What Can Go Wrong Even After Employee’s are Gone: Preventing Problems With Former Employees
By: Debra Dawahare
Wyatt, Tarrant & Combs
Debra Dawahare |
Even after an employer has terminated an employee on cordial terms, or for well- documented and legally defensible reasons, terminated
employees can cause difficulties for the employer. What follows are a seven suggestions for anticipating and minimizing such problems.
# 1 Have Your Ducks in a Row at the Termination Meeting
The termination should be brisk, to the point, and as private as possible. Although the law does not require a termination letter, many employees request them. The employer may wish to have a brief termination letter prepared for the meeting, stating the real reason for the employee's termination, and perhaps mentioning when and how the employee will be paid any earned wages. The employer should retrieve any company property the employee may have. If the employee owes the company money, arrangements should be made for repaying it, and any agreements about setting off sums the employee owes against wages the employer owes should, at a minimum, be reduced to a writing signed by the employee. If the debt is significant, the departing employee should be asked to sign a promissory note. Employers should think ahead to whether the departing employee is likely to be a future security risk, and take security measures appropriate to the level of risk involved.
# 2 Protect the Company from Competition and Disclosure
After the employer has decided to fire someone is not the best time to recognize that that person stands to take away significant clients, or possesses proprietary information. Non-compete and non-disclosure agreements should be in place well before the termination occurs. The departing employee should be reminded of them, and furnished with copies, at the termination meeting.
# 3 Be Sure to Pay All Compensation Owed, On Time
Earned wages must be paid within eighteen days. Employers may not withhold wages from departing employees for cash shortages, breakage, or losses due to acceptance of bad checks, default of a customer's credit, non-payment for goods or services a customer has received, lost or stolen property, or property damage. Commissions or bonuses should be paid as agreed upon. Accrued but unused paid time off should be paid in accordance with company policy.

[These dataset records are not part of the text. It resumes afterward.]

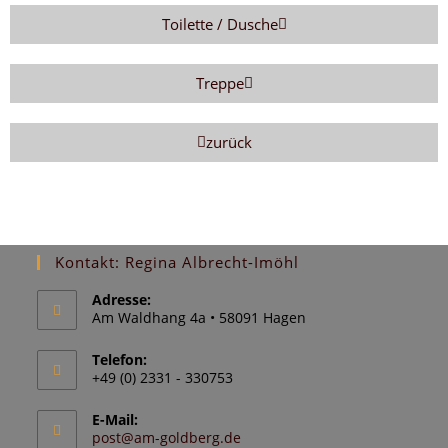
Toilette / Dusche
Treppe
zurück
Kontakt: Regina Albrecht-Imöhl
Adresse:
Am Waldhang 4a • 58091 Hagen
Telefon:
+49 (0) 2331 - 330753
E-Mail:
post@am-goldberg.de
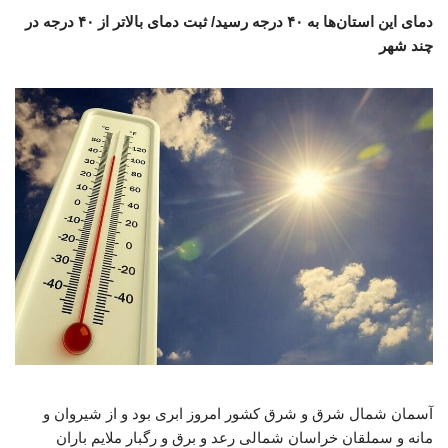
دمای این استان‌ها به ۴۰ درجه رسید/ ثبت دمای بالاتر از ۴۰ درجه در
چند شهر
آسمان شمال شرق و شرق کشور امروز ابری بود و از شیروان و
مانه و سملقان خراسان شمالی رعد و برق و رگبار ملایم باران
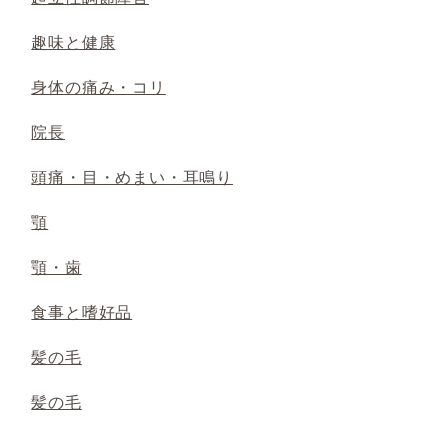
趣味と健康
身体の痛み・コリ
院長
頭痛・目・めまい・耳鳴り
顎
顎・歯
食事と嗜好品
髪の毛
髪の毛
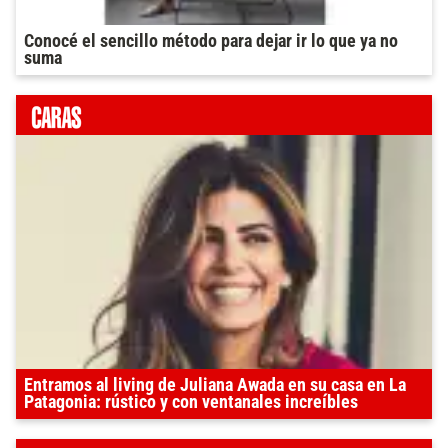
Conocé el sencillo método para dejar ir lo que ya no
suma
Entramos al living de Juliana Awada en su casa en La
Patagonia: rústico y con ventanales increíbles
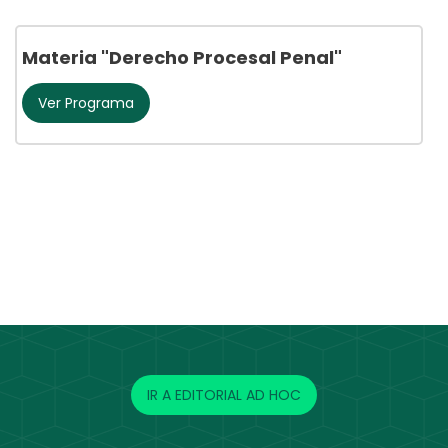
Materia "Derecho Procesal Penal"
Ver Programa
IR A EDITORIAL AD HOC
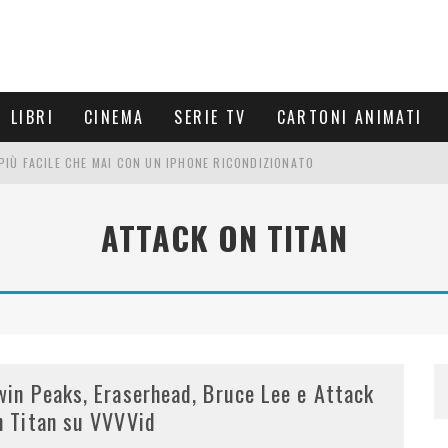
LIBRI
CINEMA
SERIE TV
CARTONI ANIMATI
È PIÙ FACILE CHE MAI CON UN IPHONE RICONDIZIONATO
E LE NUOVE ARMI MIGLIORI DA PROVARE
ATTACK ON TITAN
PETTARSI
FRE UN'ESPERIENZA CINEMATOGRAFICA
win Peaks, Eraserhead, Bruce Lee e Attack
n Titan su VVVVid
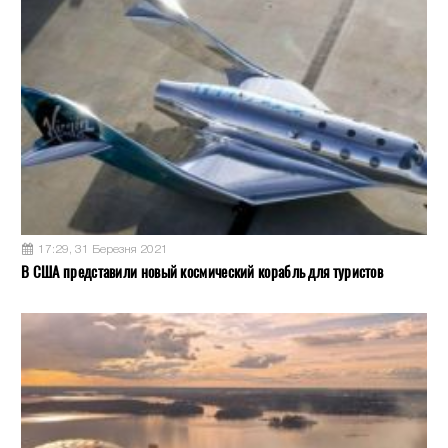
17:29, 31 Березня 2021
В США представили новый космический корабль для туристов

# 4 Make a Considered Decision Whether to Contest an Employee's Claim for Unemployment Benefits
Unless the employee is terminated for clearly documented misconduct or failure to follow a known and uniformly enforced work rule, the employee will be eligible for unemployment benefits. So long as the employee who is not terminated under those circumstances has not misstated the reason for termination in his application for unemployment benefits, the employer is wiser not to expend the effort to contest the claim. An employer who wishes to contest a claim should be prepared to take the matter seriously, recognizing that the evidence submitted in the unemployment proceedings may surface in court later if litigation ensues. While the decision awarding or refusing to award benefits is not admissible in later litigation, the evidence adduced at the agency level is admissible. If an employer anticipates further difficulties with an employee who has sought unemployment benefits, the employer should retain all materials generated at the agency level, and should obtain copies of the taped record of any referee's hearings.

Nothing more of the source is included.